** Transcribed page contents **

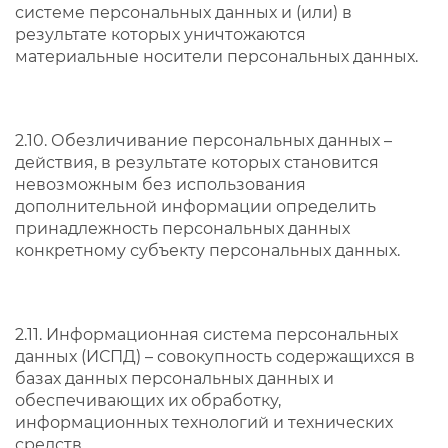
системе персональных данных и (или) в
результате которых уничтожаются
материальные носители персональных данных.
2.10. Обезличивание персональных данных –
действия, в результате которых становится
невозможным без использования
дополнительной информации определить
принадлежность персональных данных
конкретному субъекту персональных данных.
2.11. Информационная система персональных
данных (ИСПД) – совокупность содержащихся в
базах данных персональных данных и
обеспечивающих их обработку,
информационных технологий и технических
средств.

** Problem statement **
Leave out every picture and copy the rest of the records exactly.

** Result of this task **
системе персональных данных и (или) в
результате которых уничтожаются
материальные носители персональных данных.
2.10. Обезличивание персональных данных –
действия, в результате которых становится
невозможным без использования
дополнительной информации определить
принадлежность персональных данных
конкретному субъекту персональных данных.
2.11. Информационная система персональных
данных (ИСПД) – совокупность содержащихся в
базах данных персональных данных и
обеспечивающих их обработку,
информационных технологий и технических
средств.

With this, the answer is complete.